Question

I'm trying to use Gradle to set app's name. Please, look at this snippet of build.gradle:

android {
    ...
    defaultConfig {
        ...
        versionCode getVersionCode()
        versionName getVersionName()
        ...
    }
    ...
}

...

int getVersionCode() {
    return 1
}

def getVersionName() {
    return "1.0"
}

Android Studio says

   'versionCode' cannot be applied to 'java.lang.Integer'
   'versionName' cannot be applied to 'java.lang.String'

and when I install the app on a device it has no versionCode and versionName at all.

The problem is clear to me but I don't know how to solve it.
Please advice.

Was it helpful?

Solution 2

EDITED

In order to define your app version dynamically, specify a custom method with def and call it, as such:

def computeVersionName() {
    return "2.0"
}

android {
    compileSdkVersion 19
    buildToolsVersion "19.0.0"

    defaultConfig {
        versionCode 12
        versionName computeVersionName()
        minSdkVersion 16
        targetSdkVersion 16
    }
}

See here for more.

Make sure not to use function names that could conflict with existing getters in the given scope. For instance, defaultConfig { ... } calling getVersionName() will automatically use the getter defaultConfig.getVersionName() instead of the custom method.

OTHER TIPS

It doesn't resolve your issue, but it can be a different solution.

You can use gradle.properties inside your root project and define:

VERSION_NAME=1.2.1
VERSION_CODE=26

Then in your build.gradle you can use:

versionName project.VERSION_NAME
versionCode Integer.parseInt(project.VERSION_CODE)

Here is a build.gradle that I am using based on ideas from JakeWharton :

apply plugin: 'com.android.application'
def versionMajor = 1
def versionMinor = 2
def versionPatch = 0

def gitVersion() {
    def counter = 0
    def process = "git rev-list master --first-parent --count".execute()
    return process.text.toInteger()
}

repositories {
    mavenCentral()
}

android {
    compileSdkVersion 19
    buildToolsVersion '19.1.0'


    defaultConfig {
        applicationId 'my.project.com'
        minSdkVersion 14
        targetSdkVersion 19
        versionCode gitVersion()
        versionName "${versionMajor}.${versionMinor}.${versionPatch}"
    }
    ....
}

First of all - you are calling the inner getter., hence you have nulls.

versionCode property is accessed by getVersionCode().

versionName property is accessed by getVersionName()

So you get null and assign null... - remember, you are inside defaultConfig scope, hence Gradle will use the closest gerVersionCode() function.

There is a cleaner way to make it in newer Android Gradle (4.1.2).

Usually, those values are separated to the new file.

Firstly, you should use closures, not functions.

Fuction:

def myFunction() {

}

Closure:

myClosure = {

}

Also, you can extend ext scope (it is used to store all custom project-wide Gradle properties, this is a great place for it!) with your closure!

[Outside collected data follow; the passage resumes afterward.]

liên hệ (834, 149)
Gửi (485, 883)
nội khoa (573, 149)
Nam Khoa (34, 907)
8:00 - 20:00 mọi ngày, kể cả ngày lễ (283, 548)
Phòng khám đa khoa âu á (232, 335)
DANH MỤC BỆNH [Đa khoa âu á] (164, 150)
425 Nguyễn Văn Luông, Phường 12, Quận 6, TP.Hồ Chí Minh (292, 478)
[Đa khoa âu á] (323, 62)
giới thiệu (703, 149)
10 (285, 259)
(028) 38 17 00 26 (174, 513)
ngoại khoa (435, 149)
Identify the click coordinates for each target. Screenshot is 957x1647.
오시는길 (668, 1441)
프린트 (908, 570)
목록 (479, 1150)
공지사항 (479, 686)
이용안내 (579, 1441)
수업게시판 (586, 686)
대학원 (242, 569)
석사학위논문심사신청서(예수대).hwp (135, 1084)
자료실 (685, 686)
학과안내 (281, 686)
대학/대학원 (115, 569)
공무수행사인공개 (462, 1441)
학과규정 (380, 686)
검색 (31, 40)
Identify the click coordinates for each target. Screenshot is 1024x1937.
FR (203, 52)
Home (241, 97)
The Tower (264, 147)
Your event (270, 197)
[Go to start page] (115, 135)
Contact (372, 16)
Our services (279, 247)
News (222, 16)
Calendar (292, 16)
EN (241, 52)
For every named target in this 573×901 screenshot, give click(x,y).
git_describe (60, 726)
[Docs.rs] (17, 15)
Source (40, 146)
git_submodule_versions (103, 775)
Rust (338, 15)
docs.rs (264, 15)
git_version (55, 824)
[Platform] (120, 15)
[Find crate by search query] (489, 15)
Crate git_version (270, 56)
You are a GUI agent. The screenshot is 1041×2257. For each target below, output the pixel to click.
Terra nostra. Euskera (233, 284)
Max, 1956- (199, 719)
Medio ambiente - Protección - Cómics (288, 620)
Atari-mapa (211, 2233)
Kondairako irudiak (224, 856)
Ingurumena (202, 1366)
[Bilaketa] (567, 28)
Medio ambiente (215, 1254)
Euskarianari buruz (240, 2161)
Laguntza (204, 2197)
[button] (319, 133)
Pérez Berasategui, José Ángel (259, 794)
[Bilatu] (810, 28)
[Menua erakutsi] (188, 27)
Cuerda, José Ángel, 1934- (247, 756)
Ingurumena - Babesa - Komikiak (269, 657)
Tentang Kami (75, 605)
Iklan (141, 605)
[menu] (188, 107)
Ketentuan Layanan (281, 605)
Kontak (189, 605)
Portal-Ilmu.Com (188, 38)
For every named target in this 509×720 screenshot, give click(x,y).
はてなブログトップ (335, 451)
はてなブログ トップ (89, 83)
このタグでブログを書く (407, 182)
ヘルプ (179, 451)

Remember not to name your functions 'getVersionName' 'getVersionCode'

Create a file config.gradle:

ext {
    appSetup = [
            majorVersion     : 1,
            minorVersion     : 0,
            patchVersion     : 0
    ]

    getAppVersionCode = { appSetup.majorVersion * 10000 + appSetup.minorVersion * 100 + appSetup.patchVersion }

    getAppVersionName = { "${appSetup.majorVersion}.${appSetup.minorVersion}.${appSetup.patchVersion}" }

In build.gradle:

// applies bloc
apply from: 'config.gradle'

android {
    versionCode getAppVersionCode()
    versionName getAppVersionName()

If you use a gradle.properties file to store shared build versions, make sur to use the toInteger() function for the version code, compiled/min and target sd versions.